▶ [Directions] From the line with "All Actions (312, 26)" through the line with "2020年4月 (38, 2068)", repeat the entries verbatim, both end lines included, and add nothing.

Records excerpted from a collection:
══════════

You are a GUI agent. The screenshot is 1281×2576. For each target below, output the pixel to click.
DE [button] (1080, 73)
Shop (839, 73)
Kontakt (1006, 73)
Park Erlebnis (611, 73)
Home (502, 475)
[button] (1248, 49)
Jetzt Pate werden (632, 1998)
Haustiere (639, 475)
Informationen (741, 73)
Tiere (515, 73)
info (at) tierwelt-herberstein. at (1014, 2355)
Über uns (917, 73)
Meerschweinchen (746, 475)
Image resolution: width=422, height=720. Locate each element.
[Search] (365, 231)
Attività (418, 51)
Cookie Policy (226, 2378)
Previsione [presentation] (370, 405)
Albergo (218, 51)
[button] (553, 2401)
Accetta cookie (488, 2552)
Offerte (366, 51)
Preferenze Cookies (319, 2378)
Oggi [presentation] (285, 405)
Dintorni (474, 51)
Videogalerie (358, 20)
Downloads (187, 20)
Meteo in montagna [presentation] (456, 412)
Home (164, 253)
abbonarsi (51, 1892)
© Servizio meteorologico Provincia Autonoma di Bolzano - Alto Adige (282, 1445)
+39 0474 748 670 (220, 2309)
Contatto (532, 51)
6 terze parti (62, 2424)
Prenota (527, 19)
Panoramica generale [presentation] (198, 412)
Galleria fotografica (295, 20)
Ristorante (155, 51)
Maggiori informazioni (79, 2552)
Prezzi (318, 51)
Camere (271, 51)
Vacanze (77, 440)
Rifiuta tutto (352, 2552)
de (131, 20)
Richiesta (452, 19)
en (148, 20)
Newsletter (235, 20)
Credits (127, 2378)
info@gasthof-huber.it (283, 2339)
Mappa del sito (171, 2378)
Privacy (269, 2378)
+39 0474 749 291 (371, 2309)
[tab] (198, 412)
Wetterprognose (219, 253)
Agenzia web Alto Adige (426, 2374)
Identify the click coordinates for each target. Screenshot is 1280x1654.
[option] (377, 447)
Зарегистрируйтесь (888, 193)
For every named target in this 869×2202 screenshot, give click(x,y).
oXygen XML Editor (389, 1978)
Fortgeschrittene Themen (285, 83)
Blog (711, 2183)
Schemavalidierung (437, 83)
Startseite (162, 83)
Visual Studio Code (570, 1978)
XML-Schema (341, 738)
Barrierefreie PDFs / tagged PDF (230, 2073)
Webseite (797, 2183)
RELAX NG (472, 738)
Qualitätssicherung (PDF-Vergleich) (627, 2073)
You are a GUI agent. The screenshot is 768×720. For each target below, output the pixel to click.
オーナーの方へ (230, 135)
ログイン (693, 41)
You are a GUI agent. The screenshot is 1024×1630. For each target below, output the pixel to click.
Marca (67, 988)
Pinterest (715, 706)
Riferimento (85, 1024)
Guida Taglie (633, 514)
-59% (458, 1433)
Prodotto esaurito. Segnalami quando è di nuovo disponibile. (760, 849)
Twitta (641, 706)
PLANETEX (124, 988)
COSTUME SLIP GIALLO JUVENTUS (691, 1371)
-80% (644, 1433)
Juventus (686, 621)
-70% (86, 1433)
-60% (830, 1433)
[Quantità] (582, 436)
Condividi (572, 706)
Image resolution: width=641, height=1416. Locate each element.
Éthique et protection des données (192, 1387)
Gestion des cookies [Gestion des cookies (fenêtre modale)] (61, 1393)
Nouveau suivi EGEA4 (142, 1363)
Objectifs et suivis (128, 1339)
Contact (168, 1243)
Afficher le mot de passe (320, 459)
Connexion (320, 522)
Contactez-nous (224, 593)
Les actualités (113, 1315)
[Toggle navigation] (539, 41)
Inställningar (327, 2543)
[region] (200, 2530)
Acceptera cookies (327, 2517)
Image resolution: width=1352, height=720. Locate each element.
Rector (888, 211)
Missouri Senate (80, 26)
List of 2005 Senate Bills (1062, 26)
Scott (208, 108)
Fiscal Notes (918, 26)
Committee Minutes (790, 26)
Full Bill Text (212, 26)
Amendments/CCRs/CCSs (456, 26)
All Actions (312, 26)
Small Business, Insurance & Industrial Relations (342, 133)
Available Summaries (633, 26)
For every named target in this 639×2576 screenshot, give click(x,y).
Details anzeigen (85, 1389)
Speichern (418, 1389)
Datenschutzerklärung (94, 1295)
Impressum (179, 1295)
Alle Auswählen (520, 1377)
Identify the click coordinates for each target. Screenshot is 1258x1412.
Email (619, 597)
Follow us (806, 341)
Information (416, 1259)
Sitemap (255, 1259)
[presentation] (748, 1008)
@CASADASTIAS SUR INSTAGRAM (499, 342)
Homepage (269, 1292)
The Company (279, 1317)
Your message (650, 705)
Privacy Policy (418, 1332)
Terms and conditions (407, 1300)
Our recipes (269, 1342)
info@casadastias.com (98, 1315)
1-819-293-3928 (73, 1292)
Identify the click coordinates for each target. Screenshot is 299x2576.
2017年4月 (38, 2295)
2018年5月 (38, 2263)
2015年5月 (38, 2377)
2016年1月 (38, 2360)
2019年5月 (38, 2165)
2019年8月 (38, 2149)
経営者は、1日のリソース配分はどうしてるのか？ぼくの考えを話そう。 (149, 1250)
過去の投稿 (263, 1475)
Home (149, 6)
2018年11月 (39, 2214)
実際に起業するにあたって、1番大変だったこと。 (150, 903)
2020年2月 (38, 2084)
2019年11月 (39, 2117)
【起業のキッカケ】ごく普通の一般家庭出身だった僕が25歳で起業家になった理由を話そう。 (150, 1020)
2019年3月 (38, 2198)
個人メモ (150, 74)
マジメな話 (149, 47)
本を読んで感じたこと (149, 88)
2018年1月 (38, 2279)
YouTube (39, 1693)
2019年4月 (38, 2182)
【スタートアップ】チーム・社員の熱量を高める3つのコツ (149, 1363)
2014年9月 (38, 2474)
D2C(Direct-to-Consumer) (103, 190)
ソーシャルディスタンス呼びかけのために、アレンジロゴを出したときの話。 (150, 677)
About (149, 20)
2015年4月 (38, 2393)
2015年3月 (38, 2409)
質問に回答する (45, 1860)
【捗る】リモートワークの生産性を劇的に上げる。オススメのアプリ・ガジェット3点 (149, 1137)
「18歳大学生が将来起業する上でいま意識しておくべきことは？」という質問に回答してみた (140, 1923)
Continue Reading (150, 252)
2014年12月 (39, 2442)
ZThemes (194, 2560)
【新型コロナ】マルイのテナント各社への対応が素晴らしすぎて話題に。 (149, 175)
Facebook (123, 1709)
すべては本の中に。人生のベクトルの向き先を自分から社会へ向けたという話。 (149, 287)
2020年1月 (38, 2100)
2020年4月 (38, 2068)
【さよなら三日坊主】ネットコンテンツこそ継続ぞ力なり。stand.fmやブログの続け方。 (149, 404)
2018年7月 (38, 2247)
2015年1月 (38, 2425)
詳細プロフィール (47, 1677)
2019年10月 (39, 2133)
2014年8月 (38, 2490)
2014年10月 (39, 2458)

══════════

▶ [Written answer]
All Actions (312, 26)
Small Business, Insurance & Industrial Relations (342, 133)
Available Summaries (633, 26)
For every named target in this 639×2576 screenshot, give click(x,y).
Details anzeigen (85, 1389)
Speichern (418, 1389)
Datenschutzerklärung (94, 1295)
Impressum (179, 1295)
Alle Auswählen (520, 1377)
Identify the click coordinates for each target. Screenshot is 1258x1412.
Email (619, 597)
Follow us (806, 341)
Information (416, 1259)
Sitemap (255, 1259)
[presentation] (748, 1008)
@CASADASTIAS SUR INSTAGRAM (499, 342)
Homepage (269, 1292)
The Company (279, 1317)
Your message (650, 705)
Privacy Policy (418, 1332)
Terms and conditions (407, 1300)
Our recipes (269, 1342)
info@casadastias.com (98, 1315)
1-819-293-3928 (73, 1292)
Identify the click coordinates for each target. Screenshot is 299x2576.
2017年4月 (38, 2295)
2018年5月 (38, 2263)
2015年5月 (38, 2377)
2016年1月 (38, 2360)
2019年5月 (38, 2165)
2019年8月 (38, 2149)
経営者は、1日のリソース配分はどうしてるのか？ぼくの考えを話そう。 (149, 1250)
過去の投稿 (263, 1475)
Home (149, 6)
2018年11月 (39, 2214)
実際に起業するにあたって、1番大変だったこと。 (150, 903)
2020年2月 (38, 2084)
2019年11月 (39, 2117)
【起業のキッカケ】ごく普通の一般家庭出身だった僕が25歳で起業家になった理由を話そう。 (150, 1020)
2019年3月 (38, 2198)
個人メモ (150, 74)
マジメな話 (149, 47)
本を読んで感じたこと (149, 88)
2018年1月 (38, 2279)
YouTube (39, 1693)
2019年4月 (38, 2182)
【スタートアップ】チーム・社員の熱量を高める3つのコツ (149, 1363)
2014年9月 (38, 2474)
D2C(Direct-to-Consumer) (103, 190)
ソーシャルディスタンス呼びかけのために、アレンジロゴを出したときの話。 (150, 677)
About (149, 20)
2015年4月 (38, 2393)
2015年3月 (38, 2409)
質問に回答する (45, 1860)
【捗る】リモートワークの生産性を劇的に上げる。オススメのアプリ・ガジェット3点 (149, 1137)
「18歳大学生が将来起業する上でいま意識しておくべきことは？」という質問に回答してみた (140, 1923)
Continue Reading (150, 252)
2014年12月 (39, 2442)
ZThemes (194, 2560)
【新型コロナ】マルイのテナント各社への対応が素晴らしすぎて話題に。 (149, 175)
Facebook (123, 1709)
すべては本の中に。人生のベクトルの向き先を自分から社会へ向けたという話。 (149, 287)
2020年1月 (38, 2100)
2020年4月 (38, 2068)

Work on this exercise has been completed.